* [Material for the task]
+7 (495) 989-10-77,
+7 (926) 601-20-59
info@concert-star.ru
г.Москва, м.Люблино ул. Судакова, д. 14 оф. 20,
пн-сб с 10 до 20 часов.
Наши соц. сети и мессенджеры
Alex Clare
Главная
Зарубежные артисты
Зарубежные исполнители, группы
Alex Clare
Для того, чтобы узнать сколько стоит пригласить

* [To do]
Your answer should be the data above, retyped exactly.

* [Exercise solution]
+7 (495) 989-10-77,
+7 (926) 601-20-59
info@concert-star.ru
г.Москва, м.Люблино ул. Судакова, д. 14 оф. 20,
пн-сб с 10 до 20 часов.
Наши соц. сети и мессенджеры
Alex Clare
Главная
Зарубежные артисты
Зарубежные исполнители, группы
Alex Clare
Для того, чтобы узнать сколько стоит пригласить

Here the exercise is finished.